By playing up people's anxieties, Amazon is offering police state versions of surveillance in the form of a "solution."

A close-up of a smartphone in a person hand, displaying a video of a person entering a car.

The concept of whole-home security has rapidly mutated into something far more paranoid thanks to the likes of Amazon's Ring. On Thursday, the company announced a range of new devices designed with "privacy in mind" — but the Ring Always Home Cam, Car Connect, and even its mailbox sensor seem to encourage anxiety rather than reassurance.

Through marketing and branding his technology as security tools, Jeff Bezos has essentially coaxed consumers into trading their privacy for a flimsy notion of safety. It's one of the darker examples of tech solutionism, which offers police state versions of surveillance in the guise of home security. It's dystopic, discouraging, and above all, you don't really need any one of these devices (looking at you, indoor spy drone).

Ring's mailbox sensor will activate every single time your mailbox is opened.Ring

Sensors everywhere — Among its new paranoia-inducing security systems, Ring is introducing a car-oriented trio that works together to send you alerts about detected incidents involving your vehicle: the $59.99 Ring Car Alarm, $199.99 Ring Car Cam, and $199.99 Ring Car Connect. The car cam is activated when your vehicle is parked, and senses for things like bumps and break-ins.

The company also introduced a $29.99 mailbox sensor that will activate every single time you receive mail or your mailbox is opened. Every. Single. Time.

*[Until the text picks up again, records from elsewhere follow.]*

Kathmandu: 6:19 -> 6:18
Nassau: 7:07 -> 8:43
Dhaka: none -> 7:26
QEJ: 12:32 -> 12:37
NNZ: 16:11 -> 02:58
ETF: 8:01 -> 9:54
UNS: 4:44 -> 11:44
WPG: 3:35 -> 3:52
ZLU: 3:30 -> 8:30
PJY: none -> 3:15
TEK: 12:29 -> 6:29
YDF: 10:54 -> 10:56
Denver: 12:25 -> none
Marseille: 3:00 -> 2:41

The Always Home Cam, meanwhile, is a $249 indoor drone that reaches "predetermined" points in your house and will debut in 2021. The idea is to keep an eye on your domain. Not once does the company discuss privacy concerns or even the fact that its regular Ring cameras were easily hacked by bad actors, leading to terror among families in the United States.

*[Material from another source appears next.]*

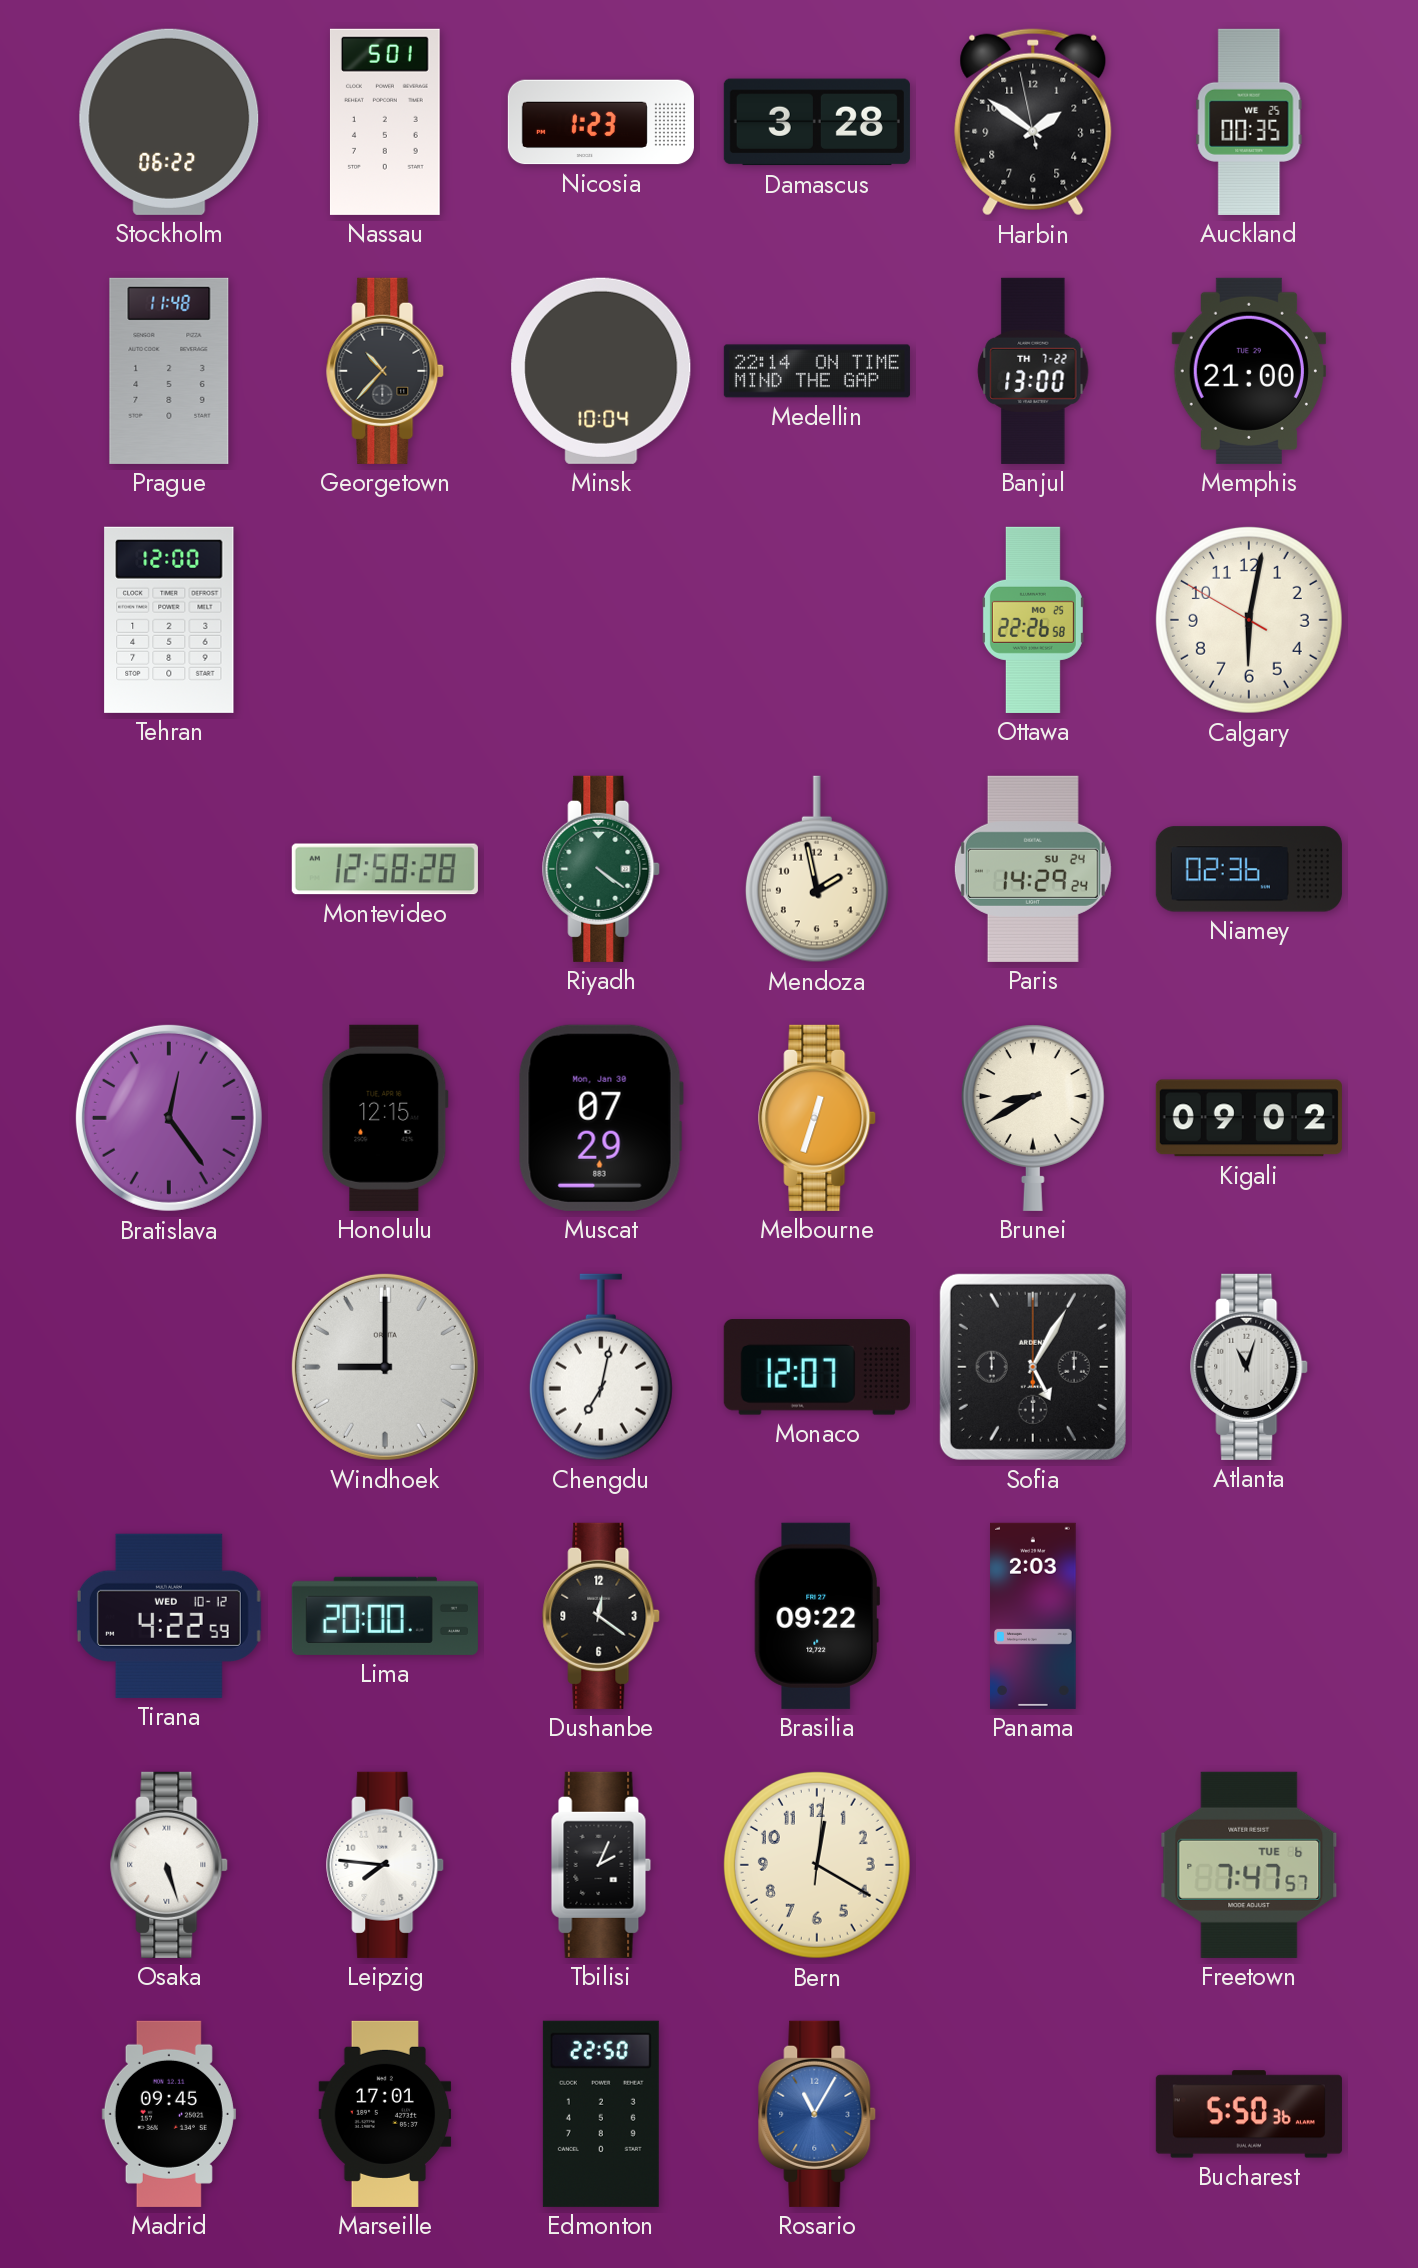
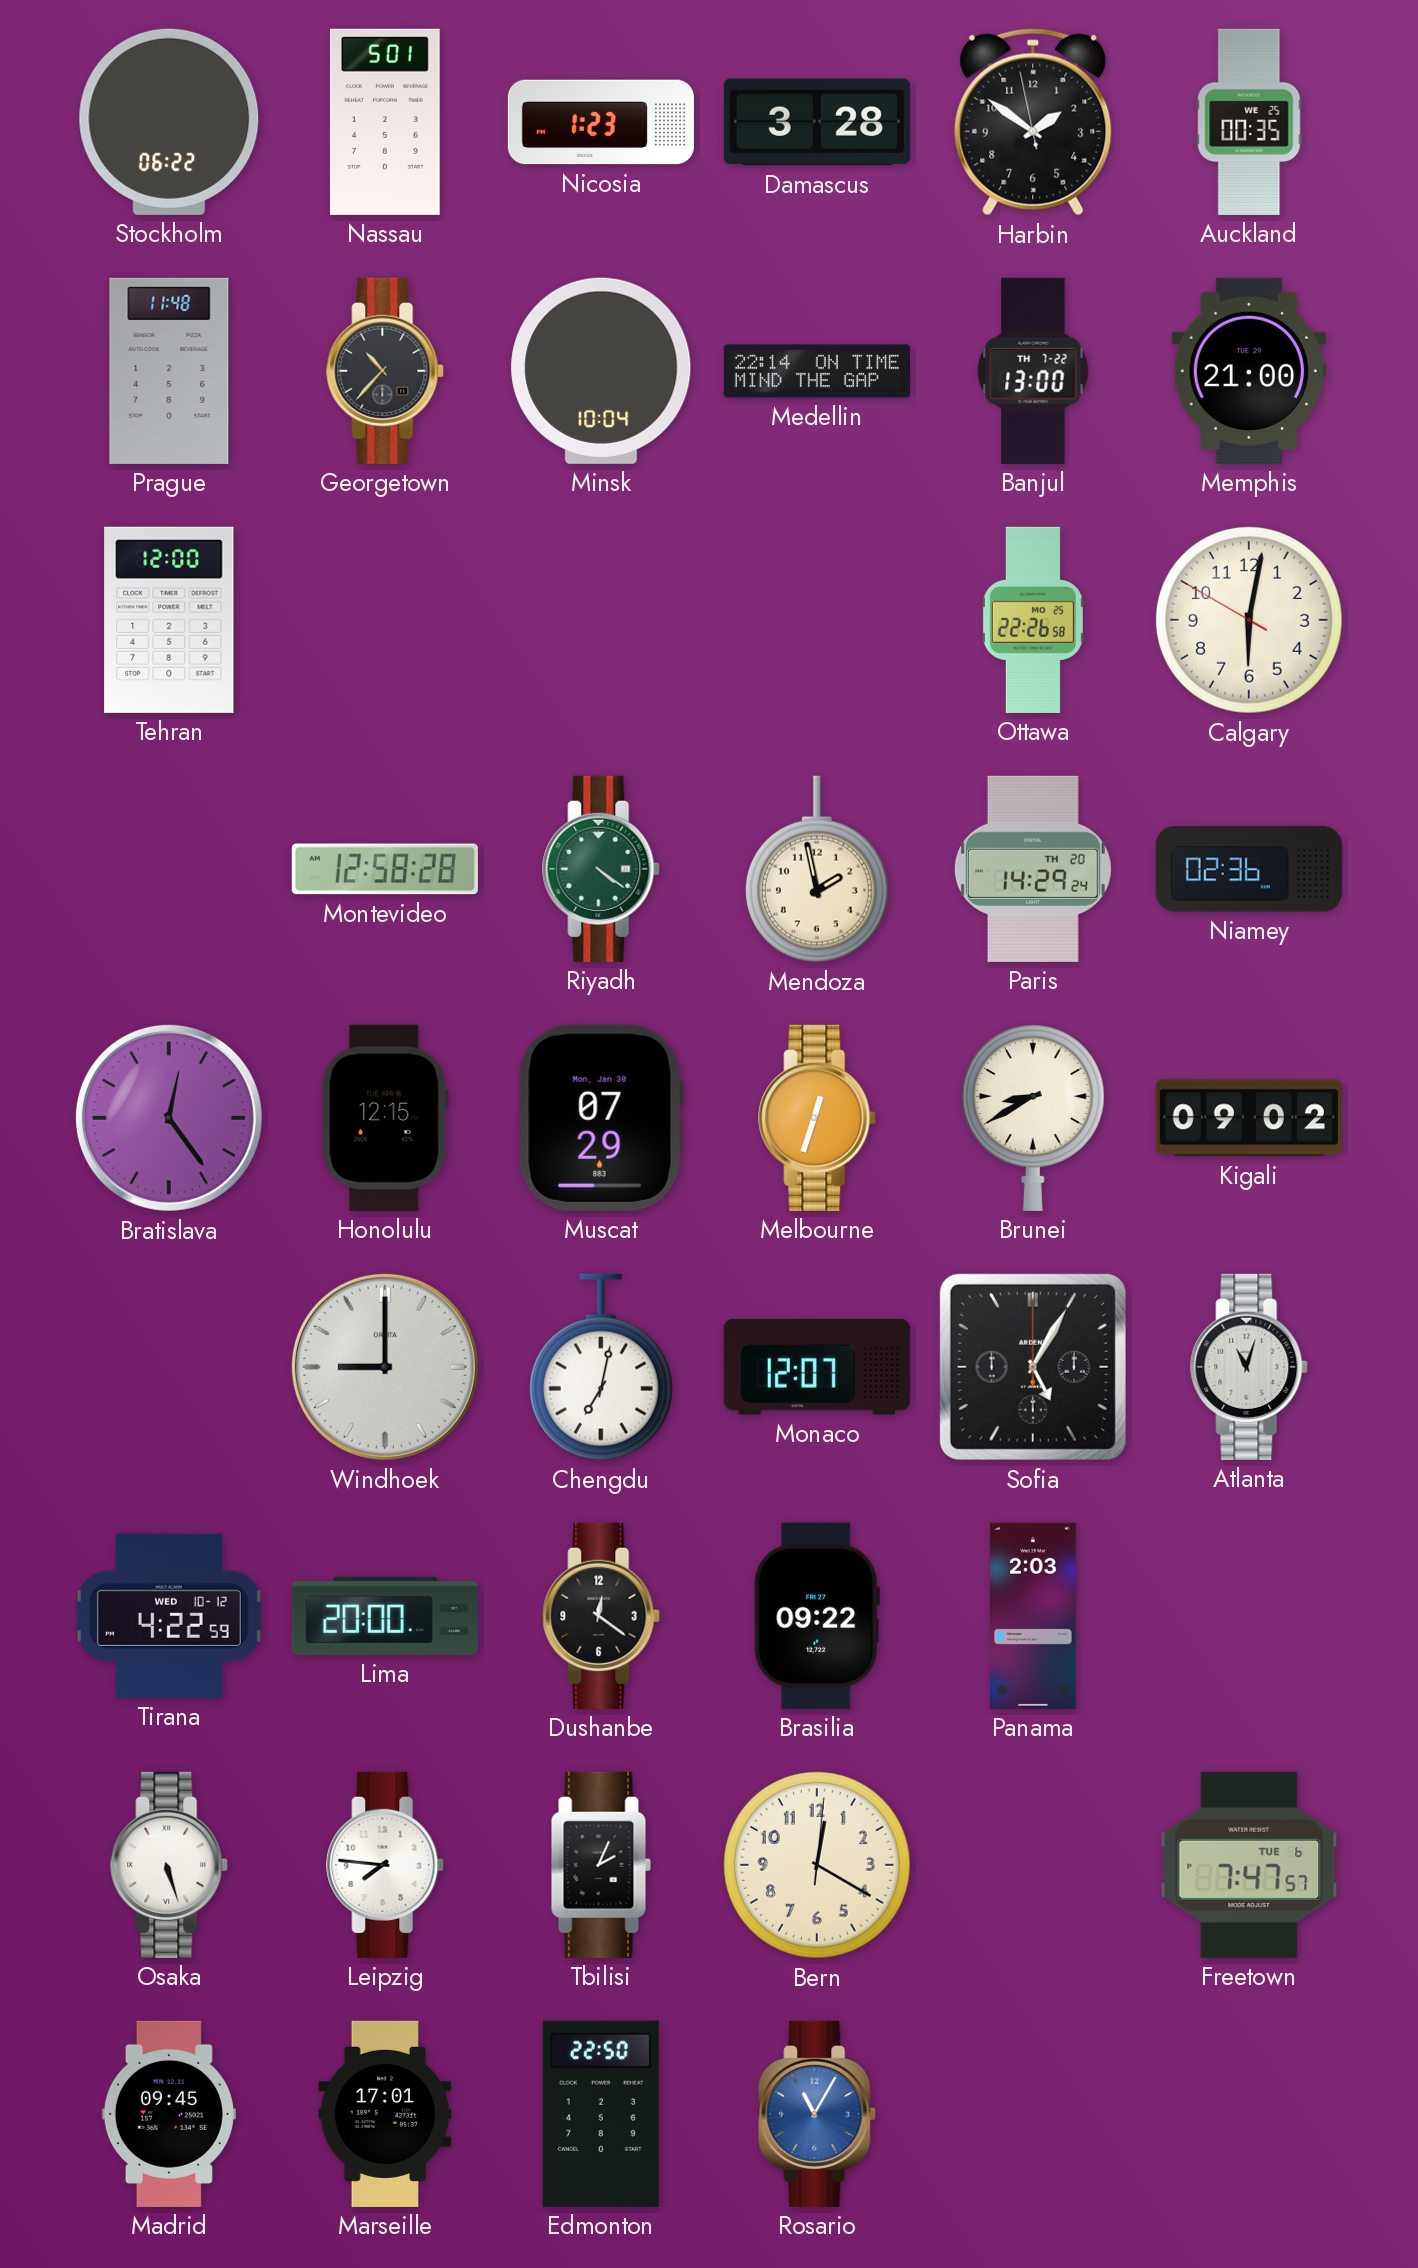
Paris date: SU 24 -> TH 20
Bucharest: 5:50 -> none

There is a fundamental difference in being informed about your home and being paranoid about the same thing. These devices operate on the premise that there is always some form or element of danger that you should keep a feverish eye on. But there is little to no research that indicates smart home security devices lower crime. In fact, Ring itself has declined to cooperate with MIT Technology Review about the very same subject.


Wanting security for your home and neighborhood is not a malicious aspiration. But with devices from Ring, you are effectively handing over your personal information and data to a company that has yet to adequately address its civilian privacy issues alongside its revolving door collaborations with law enforcement authorities.

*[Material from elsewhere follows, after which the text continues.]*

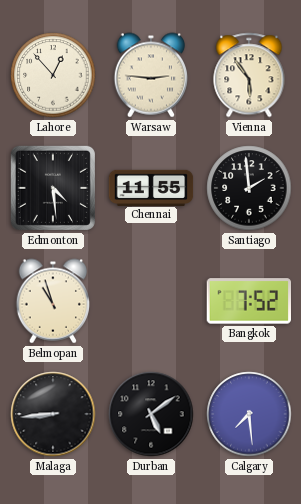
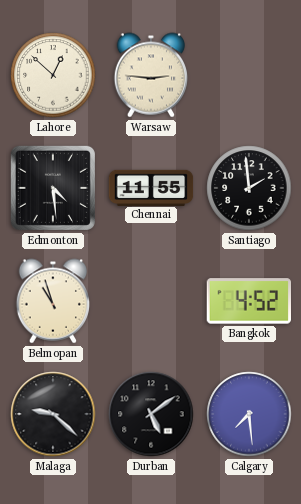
Lahore: 12:53 -> 12:52
Vienna: 5:54 -> none
Bangkok: 7:52 -> 4:52
Malaga: 8:44 -> 9:22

Amazon also conveniently brushes aside reports of Ring passwords being leaked on the dark web or the fact that Ring's security issues were so profound and upsetting that it was hit with a federal lawsuit last year. An autonomous drone inside your house with unaddressed privacy concerns is the antithesis of security.


A much more pragmatic and arguably socially healthy approach would be to gain familiarity and cooperation with your neighbors, seek in-person and prudential solutions to local problems, and ideally ditch the camera, sensor, and alarm that keeps you on your toes constantly.

Home and neighborhood security don't have to be a debilitating, paranoia-laden, and mentally jarring undertaking. There are strategies beyond your typical police state environment of constant surveillance, constant anxiety.